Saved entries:

___

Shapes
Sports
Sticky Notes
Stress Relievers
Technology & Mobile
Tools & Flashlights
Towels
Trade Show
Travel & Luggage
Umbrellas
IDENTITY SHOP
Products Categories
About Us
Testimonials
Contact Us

___

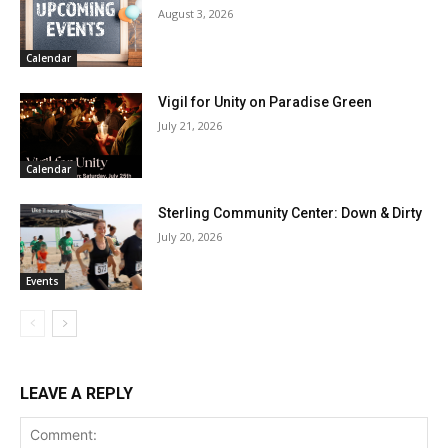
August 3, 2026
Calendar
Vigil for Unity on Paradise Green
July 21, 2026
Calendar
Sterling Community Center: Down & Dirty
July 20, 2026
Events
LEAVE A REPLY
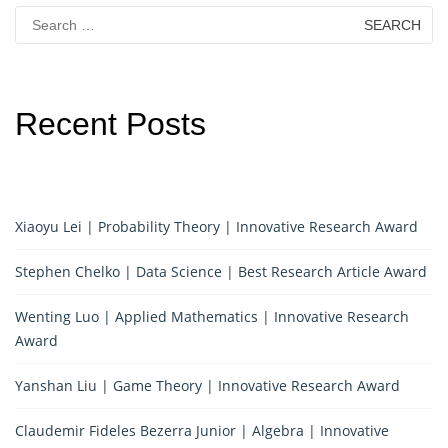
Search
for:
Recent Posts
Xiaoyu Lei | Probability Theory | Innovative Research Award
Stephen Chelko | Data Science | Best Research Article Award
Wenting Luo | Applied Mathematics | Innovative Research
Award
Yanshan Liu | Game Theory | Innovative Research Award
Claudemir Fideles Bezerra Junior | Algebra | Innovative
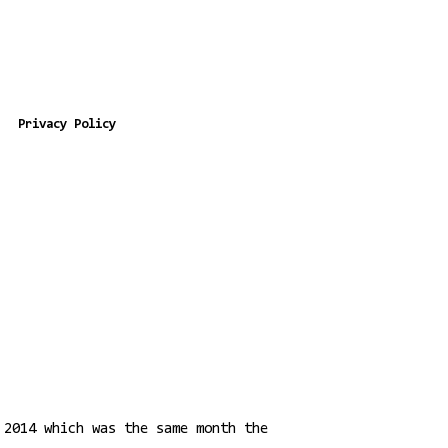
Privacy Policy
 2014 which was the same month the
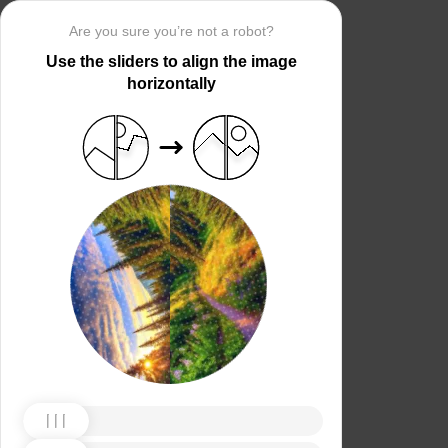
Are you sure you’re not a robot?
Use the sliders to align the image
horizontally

___

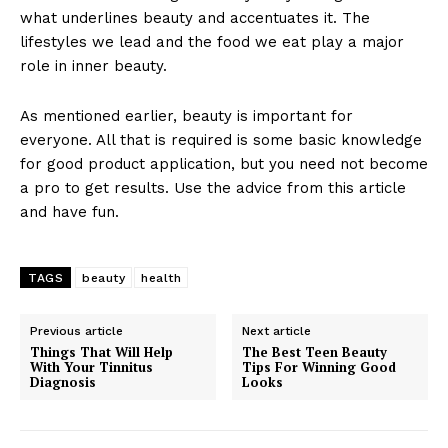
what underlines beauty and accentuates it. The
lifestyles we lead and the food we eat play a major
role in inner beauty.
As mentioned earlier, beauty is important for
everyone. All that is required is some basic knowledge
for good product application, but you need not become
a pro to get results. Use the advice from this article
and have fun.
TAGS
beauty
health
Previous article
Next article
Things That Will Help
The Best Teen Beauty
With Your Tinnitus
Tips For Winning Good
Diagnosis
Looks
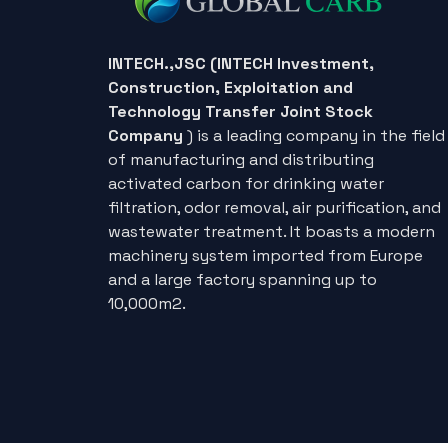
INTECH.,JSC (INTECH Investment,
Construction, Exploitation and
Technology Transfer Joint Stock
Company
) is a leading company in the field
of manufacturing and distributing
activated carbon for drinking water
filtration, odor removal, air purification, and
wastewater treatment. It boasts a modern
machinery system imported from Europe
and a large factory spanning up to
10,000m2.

___

* Work to complete *
Where a line above contains the word "Innovative", show that line.

* Written response *
Xiaoyu Lei | Probability Theory | Innovative Research Award
Wenting Luo | Applied Mathematics | Innovative Research
Yanshan Liu | Game Theory | Innovative Research Award
Claudemir Fideles Bezerra Junior | Algebra | Innovative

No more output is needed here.